I’m in the beautiful walled city of Avila, Spain for the European Ecology Congress. It is at a lovely venue and with about 800-1000 attendees, seems like just the right size. It is a young meeting, with relatively few old-timers like me, but there is an excitement, and the talks have been excellent. Each session starts with a keynote, where the person gets 25 minutes, followed by a bunch of 15 minute talks. The most interesting aspects of the sessions I went to was that they usually include several 3-minute ‘flash’ talks, which surprisingly works. I spent the day going to talks in two sessions, plus a plenary talk by Jordi Bascompte, and here are the talks I saw*:
*sorry about the abrupt, choppy nature of some of the entries, there were a lot of talks, and they go until after 7pm.
I spent the morning in a session on biodiversity and ecosystem function under environmental change. Most of these talks we by people associated with the BACCARA project on forest biodiversity.

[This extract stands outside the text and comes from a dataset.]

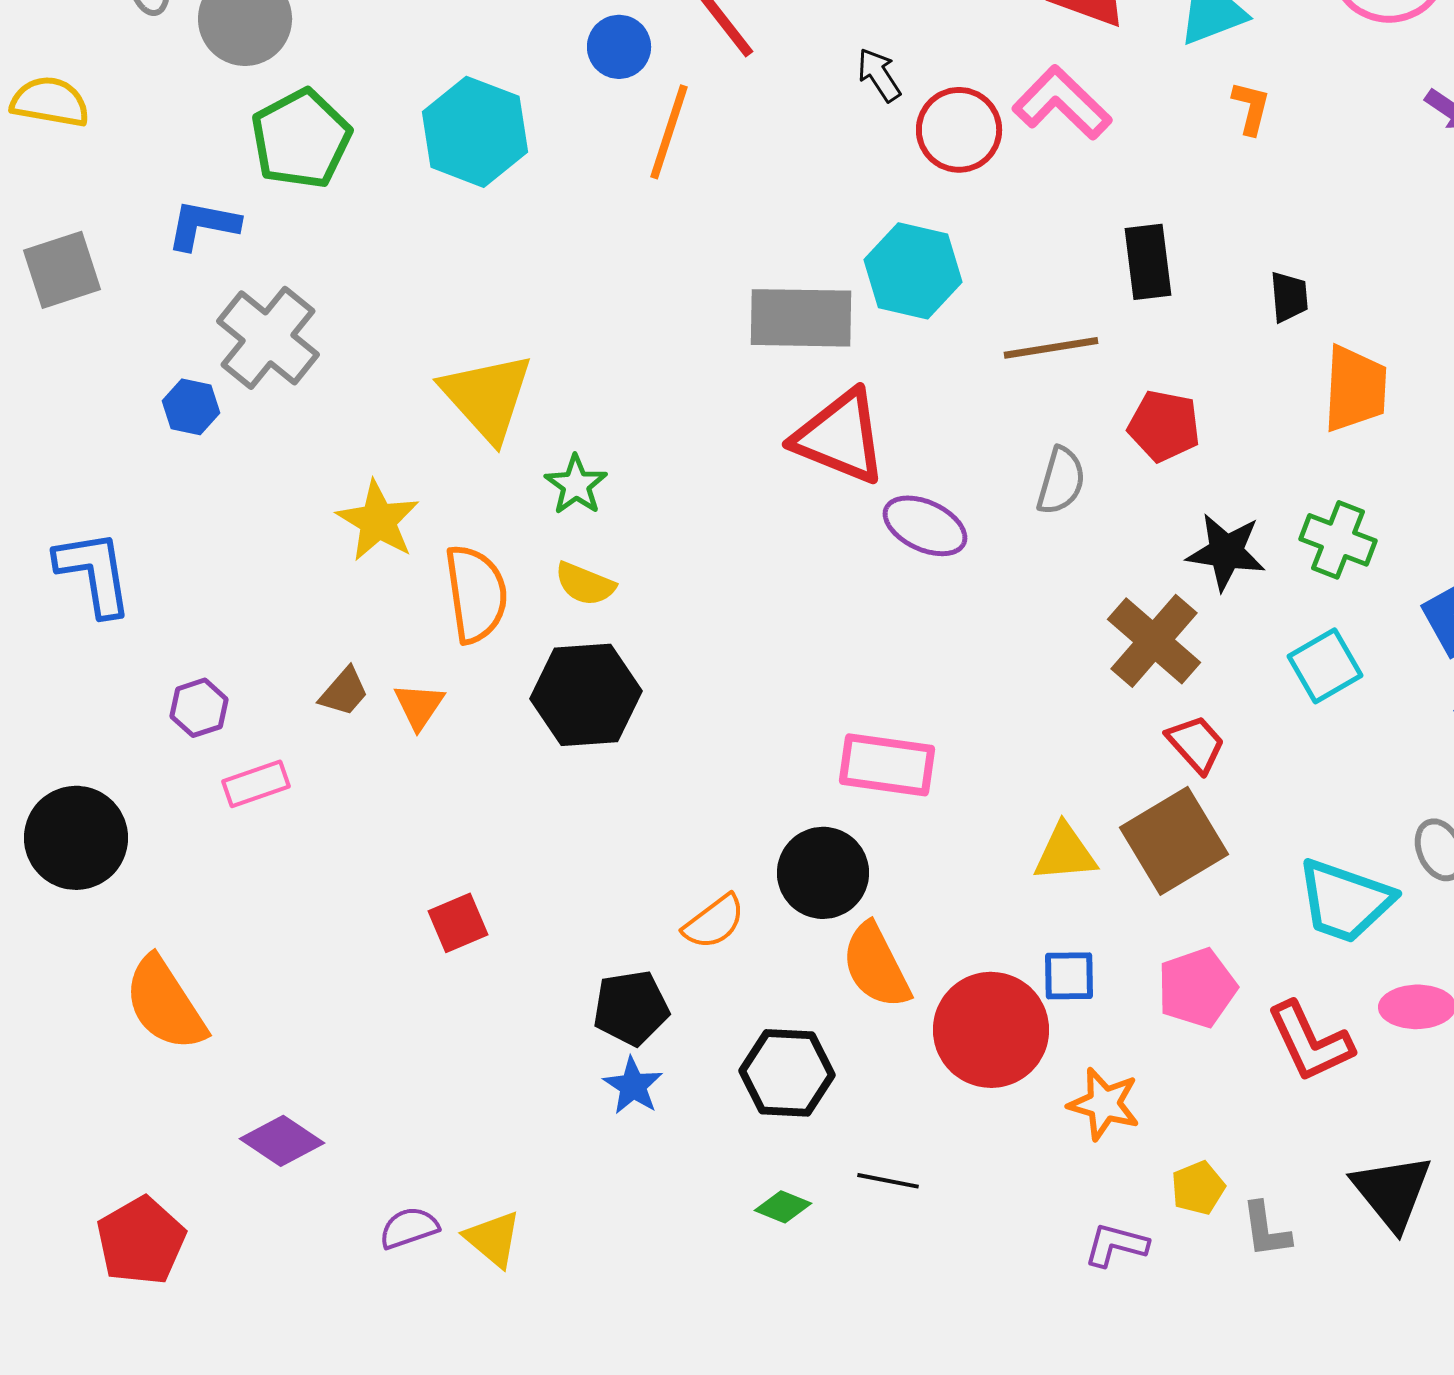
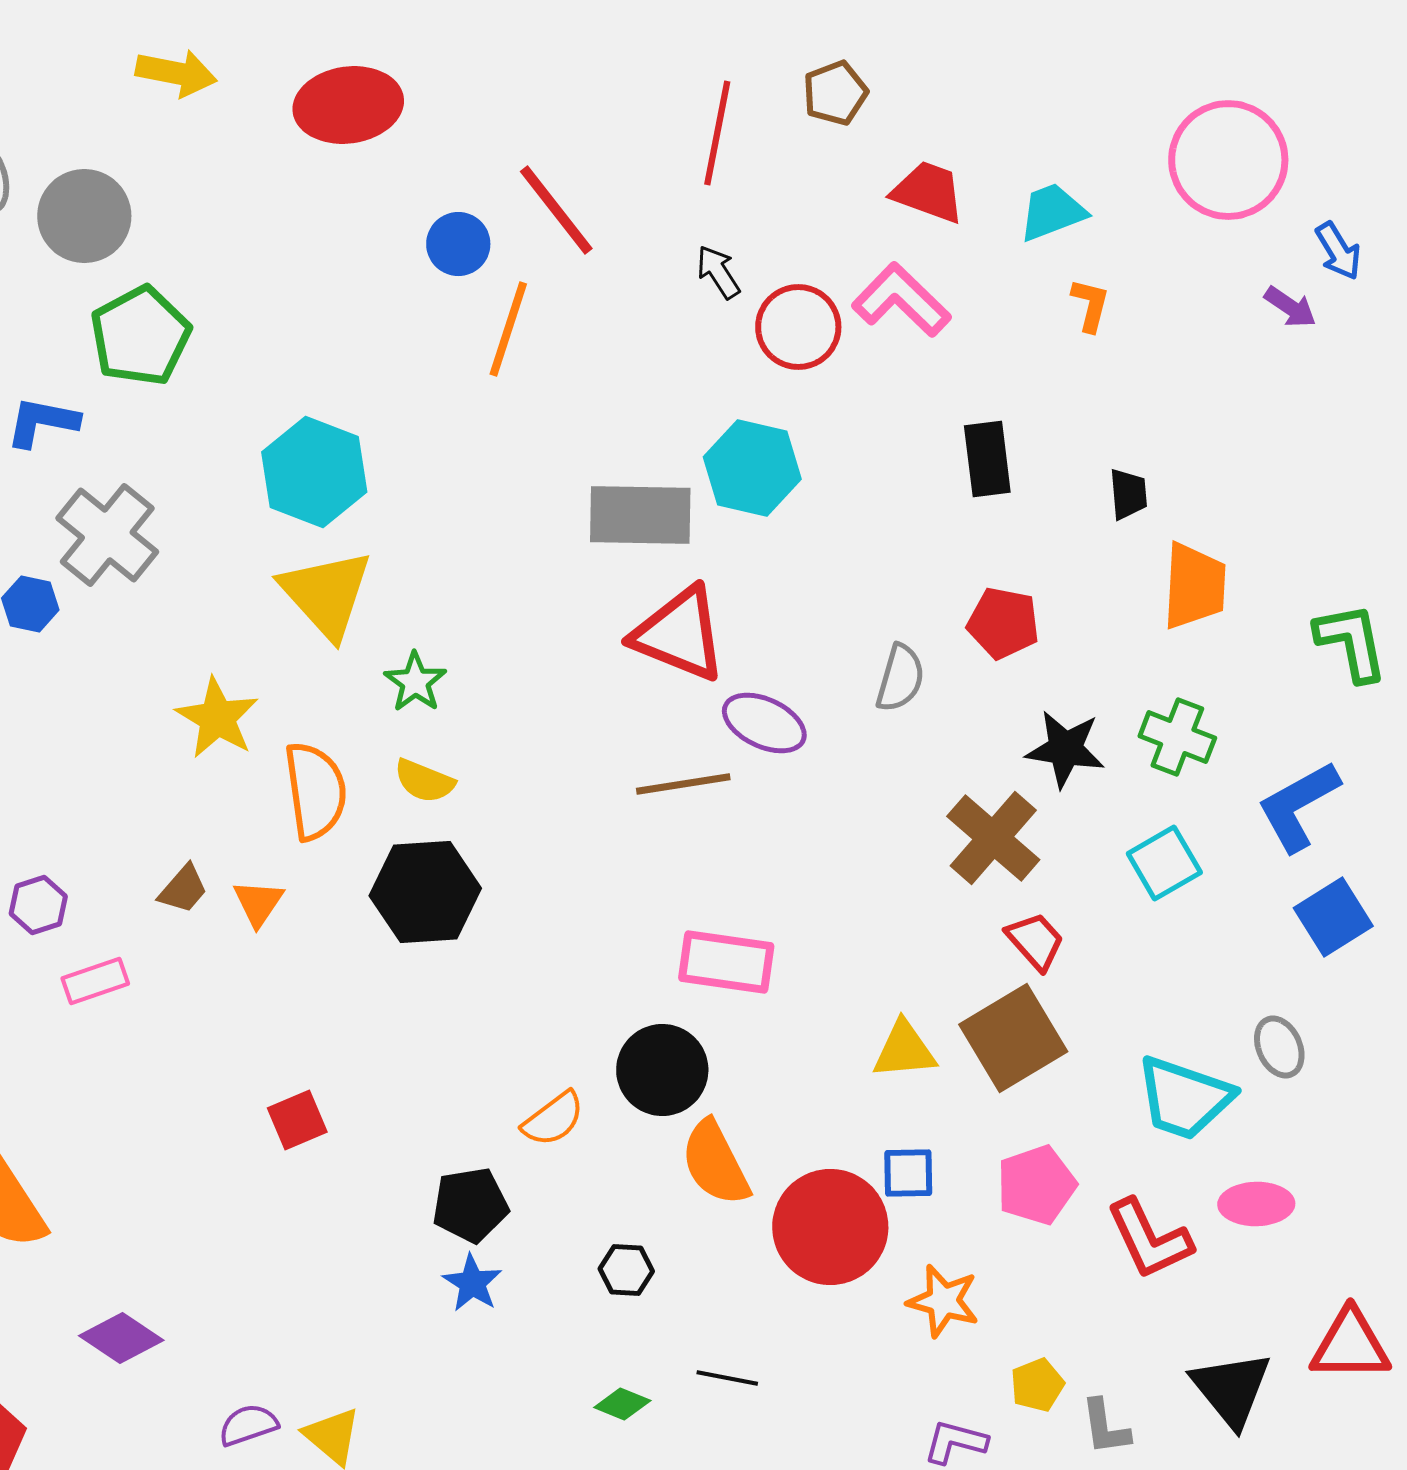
cyan hexagon: (475, 132) -> (314, 472), moved
brown line: (1051, 348) -> (683, 784), moved
black hexagon: (787, 1073) -> (626, 1270), size x0.6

1) Xavier Morin, Montpellier, talked about climate change and tree diversity and productivity. Looked at SR (see glossary at end for acronyms) and FD on biomass produced. Do grassland BEF studies predict frost ones, with no opportunity for random assembly? Use forest dynamics model where species are defined by rigorous parameterization –one can examine long-term dynamics and many species combinations. Simulated 30 species monocultures and many combinations from 2-30. Strong relationship between realized richness and productivity, but a lot of variation. 93% of 30 species plots show transgressive over-yielding after 2000 years. FD predicts increase in productivity. Assess future climates from three climate change scenarios, always steeper slope with future climate, meaning diversity is more important in the future. This was a great talk.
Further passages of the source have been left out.